Pour l’heure un brocanteur est  venu estimer quelques vieux  meubles relégués au grenier  et dont j’envisage de me débarrasser avant  d’entamer les travaux de rénovation qui s’imposent. Seules  une table et  une armoire l’intéressent, nous nous mettons vite  d’accord sur  le prix. Avant de prendre congé, il revient vers un petit secrétaire que je tiens à conserver pour les filles.  Il m’apprend alors l’existence probable d’un tiroir secret et se propose de me le faire découvrir.  Je suis intrigué et le  laisse faire. Il examine le meuble sous toutes ses faces,  cherche minutieusement et soudain enclenche le mécanisme qui déverrouille la cachette, une cachette qui n’est pas vide !

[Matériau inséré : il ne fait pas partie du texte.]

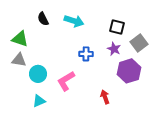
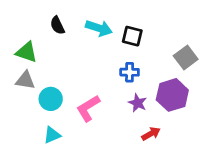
black square: (117, 27) -> (132, 36), moved
purple star: (114, 49) -> (138, 103), moved
blue cross: (86, 54) -> (130, 72), moved
red arrow: (105, 97) -> (151, 134), moved, turned 80

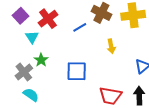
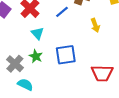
cyan triangle: (32, 37) -> (37, 33), moved
green star: (41, 60) -> (36, 56), moved

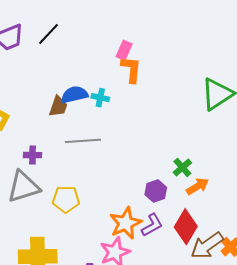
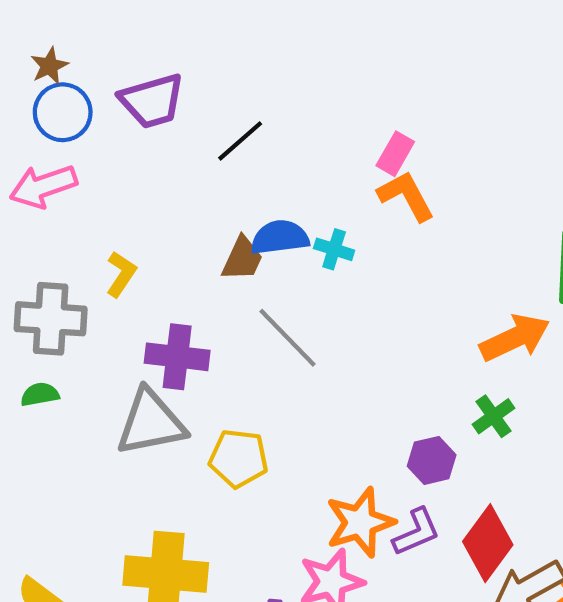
black line: (49, 34) -> (240, 141), moved
orange L-shape: (131, 69) -> (406, 196), turned -40
gray line: (83, 141) -> (288, 338), turned 44
purple cross: (33, 155) -> (177, 357), size x1.6
orange arrow: (198, 186) -> (515, 338), moved, size x1.4

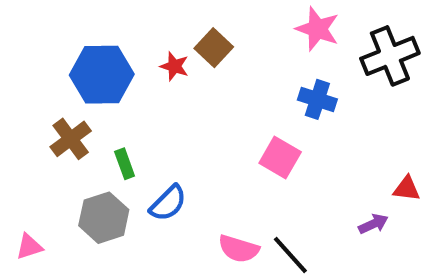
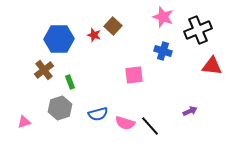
pink square: (280, 158) -> (134, 75), moved, turned -36
red triangle: (407, 189) -> (212, 66), moved, size x1.5
blue semicircle: (168, 203) -> (98, 114), moved, turned 30

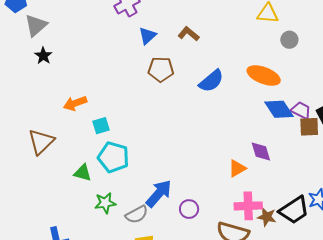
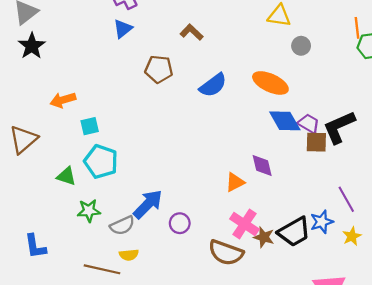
blue triangle: (147, 36) -> (123, 29), moved
black star: (43, 56) -> (32, 46), size x1.4
pink cross: (248, 206) -> (244, 224), turned 32

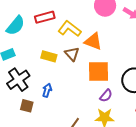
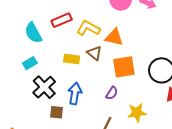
cyan semicircle: (16, 26) -> (33, 33), turned 120
blue arrow: (47, 90) -> (75, 94), size x1.5
purple semicircle: (106, 96) -> (112, 93), moved

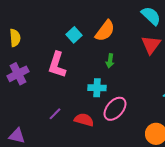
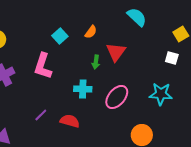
orange semicircle: (105, 31) -> (91, 32), size x0.6
red triangle: (151, 45) -> (116, 52), moved
pink ellipse: (115, 109) -> (117, 97), moved

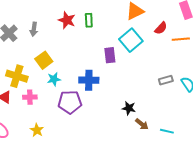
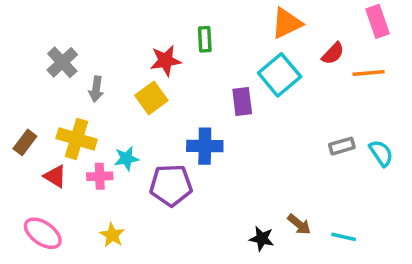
red star: (67, 20) -> (166, 61), moved, turned -30
gray arrow: (34, 29) -> (96, 89), moved
yellow square: (44, 60) -> (151, 98), moved
cyan star: (54, 79) -> (126, 158), moved
black star: (129, 108) -> (262, 239), moved

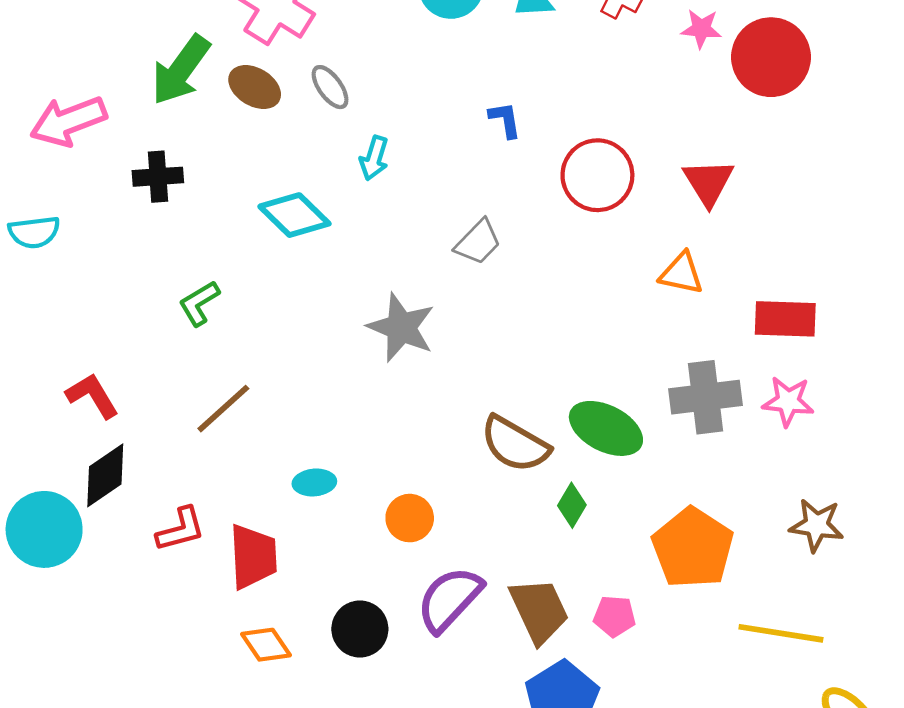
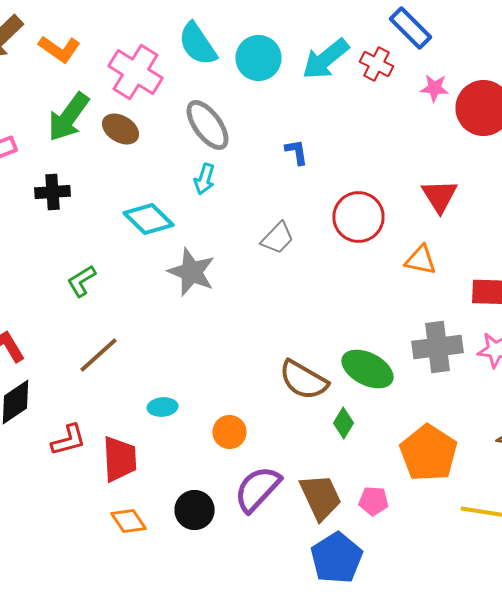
gray ellipse: (330, 87) -> (208, 125), moved, size x1.6
red circle: (597, 175) -> (358, 217), moved
gray star: (401, 327) -> (192, 272), moved

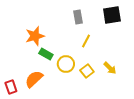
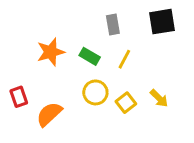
green rectangle: (46, 54) -> (90, 56), moved
red rectangle: (11, 87) -> (19, 97), moved

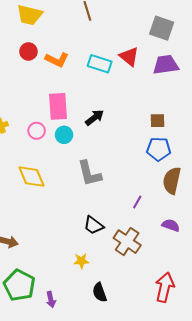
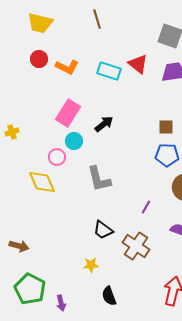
pink rectangle: (58, 106) -> (68, 113), turned 36
pink circle: (37, 131) -> (57, 157), moved

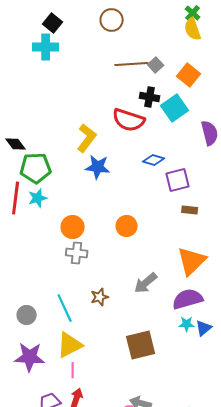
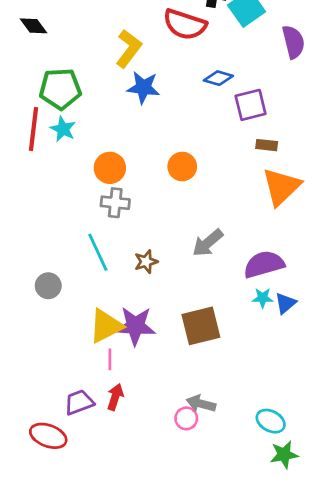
black diamond: (16, 144) -> (34, 26), moved
cyan star: (38, 198) -> (63, 129), turned -30
orange triangle: (192, 261) -> (281, 187), moved
cyan line: (65, 308) -> (98, 252), moved
purple star: (30, 357) -> (135, 326), moved

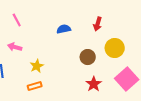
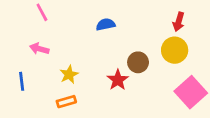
red arrow: (98, 24) -> (179, 22), moved
red star: (94, 84) -> (118, 80), moved

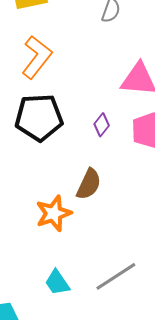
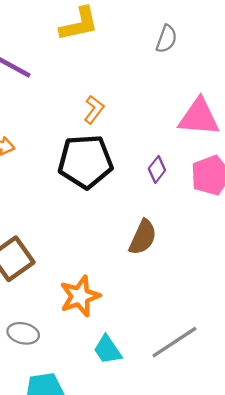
orange L-shape: (37, 57) -> (94, 110), moved, size x0.6
orange star: (54, 213) -> (80, 296), moved

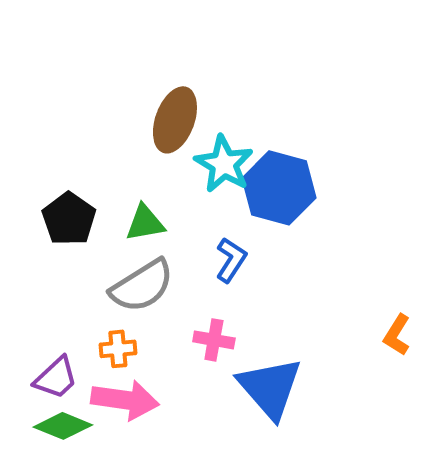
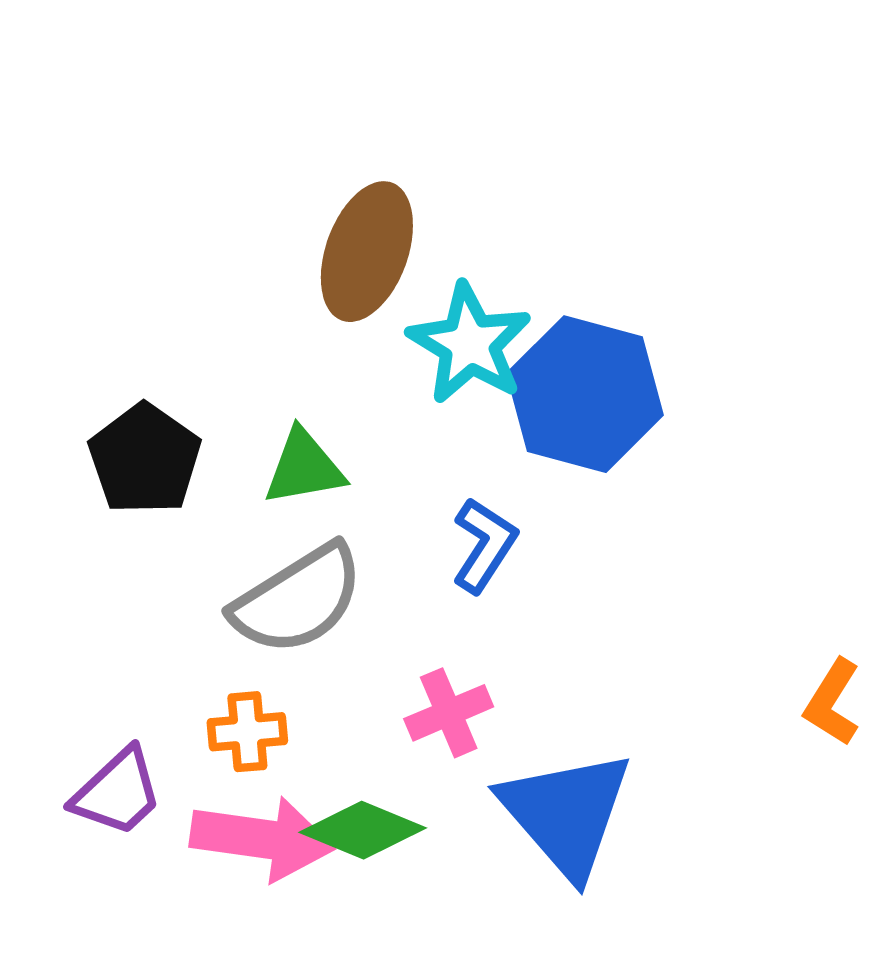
pink cross: (214, 340) -> (449, 713), turned -33
green diamond: (63, 426) -> (363, 830), moved

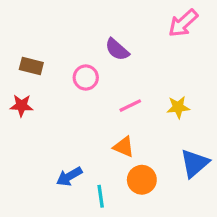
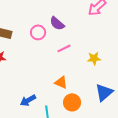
pink circle: (86, 78) -> (38, 32), moved
pink line: (130, 106) -> (64, 48), moved

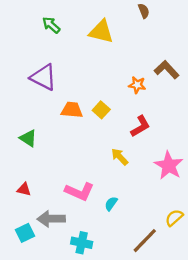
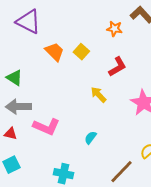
orange trapezoid: (72, 110) -> (54, 52), turned 40
red triangle: (24, 189) -> (10, 134), moved
pink L-shape: (79, 192) -> (46, 127), moved
gray arrow: (51, 219) -> (18, 107), moved

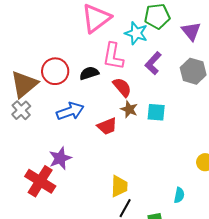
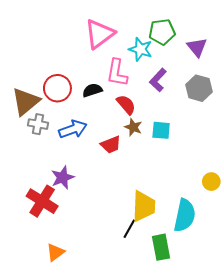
gray cross: (21, 110) -> (38, 124), moved, turned -36
yellow trapezoid: (119, 186) -> (144, 206), moved, size x1.4
cyan semicircle: (179, 195) -> (185, 215), size x2.0

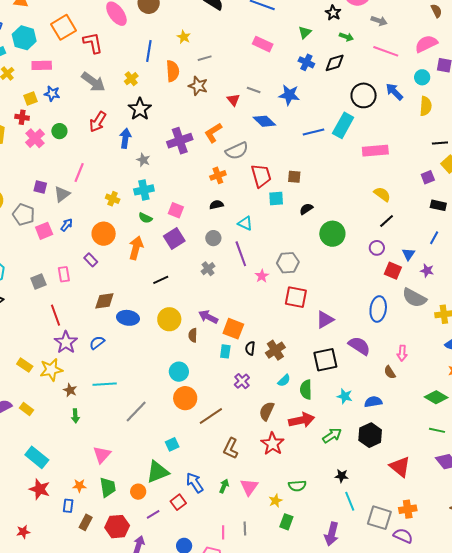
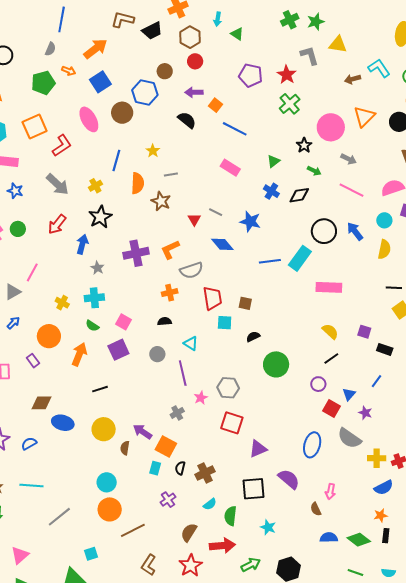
red L-shape: (93, 43) -> (62, 145), turned 60
purple square: (428, 177) -> (364, 332), moved, turned 32
gray cross: (208, 269) -> (177, 413), moved
blue semicircle: (373, 402) -> (329, 538), moved

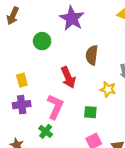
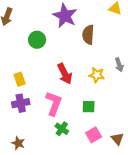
brown semicircle: (92, 55) -> (88, 35), moved
yellow star: (108, 89) -> (97, 75), moved
green cross: (46, 131) -> (62, 129), moved

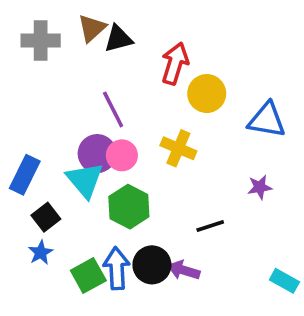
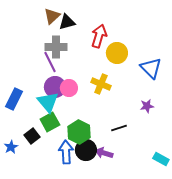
gray cross: (41, 41) -> (56, 47), moved
purple line: (113, 109) -> (50, 62), moved
blue triangle: (267, 120) -> (151, 68), turned 35
green hexagon: (129, 207) -> (79, 132), moved
black square: (46, 217) -> (32, 136), moved
blue star: (41, 253) -> (11, 147), moved
green square: (88, 275) -> (50, 122), moved

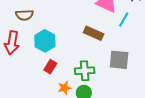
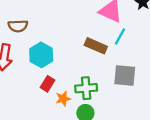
cyan line: (124, 19) -> (120, 36), moved
orange star: (65, 88) -> (63, 99), moved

Après avoir raccompagné mon visiteur, je remonte, fébrile, impatient,  m’assois dans un fauteuil éventré et examine mon trésor. Un rapide coup d’œil me permet de comprendre qu’il s’agit  du carnet militaire de mon arrière grand père et de son journal de guerre. Je les laisse de côté car ce qui retient avant tout  mon attention, c’est une  grande enveloppe blanche, sans adresse ni destinataire.  Je  la décachette et découvre  à l’intérieur, une enveloppe plus petite, ouverte et une lettre adressée à mon arrière grand-mère par son mari.

 

 

Le 30 mai 1917

 

 

Léonie chérie

 

 

J’ai confié cette dernière lettre à des mains amies en espérant  qu’elle t’arrive un jour afin que tu saches la vérité et parce que je  veux aujourd’hui témoigner de l’horreur de cette guerre.

 

Quand nous sommes arrivés ici, la plaine était magnifique. Aujourd’hui, les rives de l’Aisne ressemblent au pays de la mort. La terre est bouleversée, brûlée. Le paysage  n’est plus  que champ de ruines. Nous sommes dans les tranchées de première ligne. En plus des balles, des bombes, des barbelés, c’est la guerre des mines avec la perspective de sauter à tout moment. Nous sommes sales, nos frusques sont en lambeaux. Nous pataugeons dans la boue, une boue de glaise, épaisse, collante dont il est impossible de se débarrasser. Les tranchées s’écroulent sous les obus et mettent à jour des corps, des  ossements et des crânes, l’odeur est pestilentielle. Tout manque : l’eau, les latrines, la soupe. Nous sommes mal ravitaillés, la galetouse est bien vide ! Un seul repas de nuit et qui arrive froid à cause de la longueur des boyaux à parcourir. Nous n’avons même plus de sèches pour nous réconforter parfois  encore un peu de jus et une rasade de casse-pattes pour nous réchauffer.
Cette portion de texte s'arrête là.